> _Assignment_: Would you restate every entry below word for word? Leave out the pictures.

· · · · · · ·

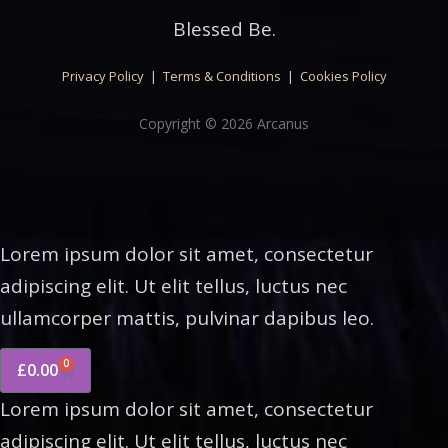
Blessed Be.
Privacy Policy
|
Terms & Conditions
|
Cookies Policy
Copyright © 2026 Arcanus
Lorem ipsum dolor sit amet, consectetur
adipiscing elit. Ut elit tellus, luctus nec
ullamcorper mattis, pulvinar dapibus leo.
0
£
0.00
Lorem ipsum dolor sit amet, consectetur
adipiscing elit. Ut elit tellus, luctus nec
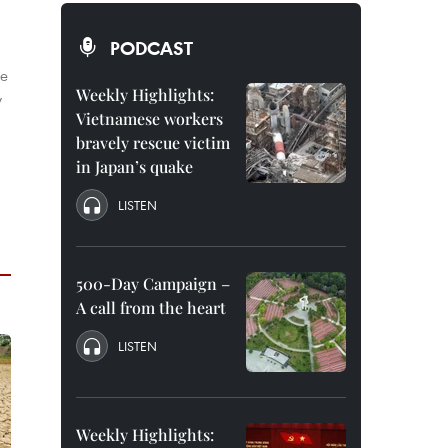
PODCAST
he
Weekly Highlights:
y
Vietnamese workers
bravely rescue victim
in Japan’s quake
LISTEN
500-Day Campaign –
A call from the heart
LISTEN
Weekly Highlights:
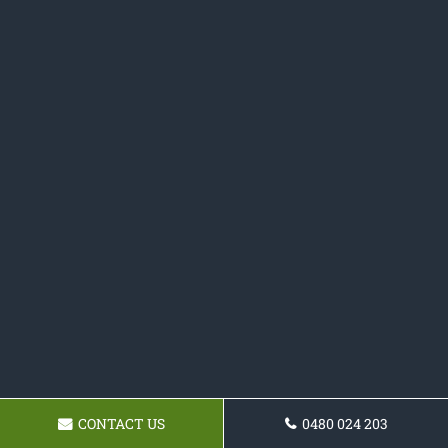
CONTACT US
0480 024 203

· · · · · · ·

> _Response for this exercise_:
Blessed Be.
Privacy Policy
|
Terms & Conditions
|
Cookies Policy
Copyright © 2026 Arcanus
Lorem ipsum dolor sit amet, consectetur
adipiscing elit. Ut elit tellus, luctus nec
ullamcorper mattis, pulvinar dapibus leo.
0
£
0.00
Lorem ipsum dolor sit amet, consectetur
adipiscing elit. Ut elit tellus, luctus nec
PODCAST
he
Weekly Highlights:
y
Vietnamese workers
bravely rescue victim
in Japan’s quake
LISTEN
500-Day Campaign –
A call from the heart
LISTEN
Weekly Highlights:
CONTACT US
0480 024 203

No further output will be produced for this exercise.